Amazon EC2 Container Service (ECS) is a container management service used to make it easier to install and operate Docker containers on AWS. It is designed to be highly scalable and to have high performance as well. As other services provided by Amazon, such as RDS, ECS handles fault-tolerance by itself, which means we don’t have to worry about that when designing our infrastructure using ECS.

Clusters

Clusters are a group of containers instances. ECS will create a default cluster when we run it for the first time, to make sure we have an environment to get up and running quickly. A cluster can have many container instance types, which means that we can perform different tasks inside the same cluster. An account can have many clusters at the same time, but a container can only be part of one cluster at a time.

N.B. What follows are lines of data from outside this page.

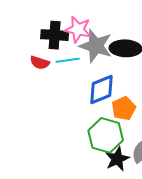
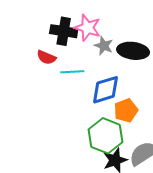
gray star: (96, 46) -> (104, 46), size x0.6
cyan line: (68, 60) -> (72, 72), moved

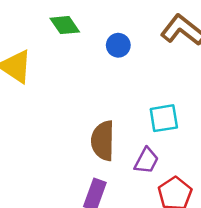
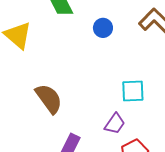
brown semicircle: (103, 141) -> (49, 99), moved, turned 136

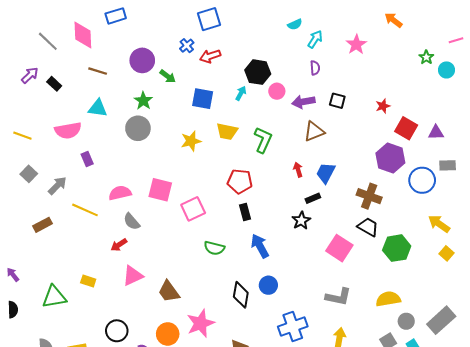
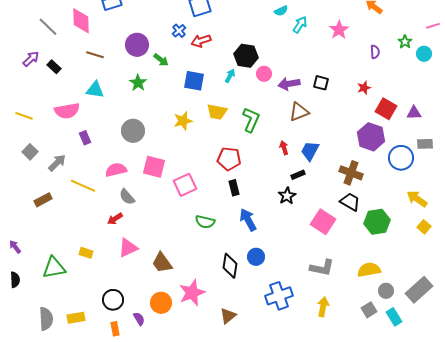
purple semicircle: (315, 68) -> (375, 52), moved
gray circle: (138, 128) -> (133, 131), moved

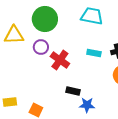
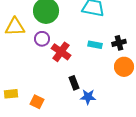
black rectangle: (73, 91) -> (74, 83), turned 56

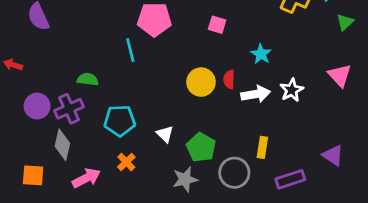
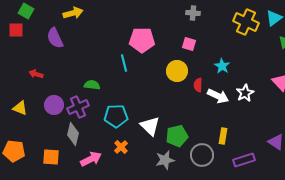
yellow circle: (201, 82) -> (177, 71), moved
white arrow: (256, 94) -> (218, 96), turned 35
white triangle: (165, 134) -> (150, 126), size x1.5
green pentagon: (201, 147) -> (177, 136), turned 30

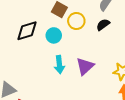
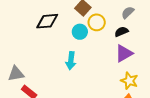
cyan circle: (54, 35) -> (80, 32), moved
purple triangle: (85, 66) -> (124, 53), moved

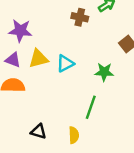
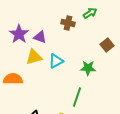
purple star: (20, 31) -> (19, 34), turned 30
purple triangle: (13, 60) -> (40, 37), moved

As happens with other AWS services, a cluster belongs to a specific region. When creating a new cluster we must configure the following properties:

EC2 instance type: what instance should be used inside the cluster. This will affect how many tasks we can run inside the cluster.
Number of instances: how many instances should be launched. The instance is launched using the ECS AMI.
EBS Storage: the amount of GiB we want to launch our instance.
Key pair: the key pair to access to connect via SSH. It can be left empty, but this will make the instance inaccessible from SSH in the future.
Networking: the VPC we want to launch our cluster. By default, a VPC with two subnets in different AZs is created.

Containers Instances

Containers Instances are EC2 instances that run the ECS agent and are registered into a cluster. They should have a proper IAM role with the required permissions since they make calls to the ECS service.

Instances should not be “transferred” between clusters: if we want to register an instance into another cluster it is recommended that we terminate the current instance and create a new one. This is important because the container instances stores unique information between the instance and the ECS. The same applies when trying to change the container instance type: the right way to do it is also terminate the current container and launch a new one.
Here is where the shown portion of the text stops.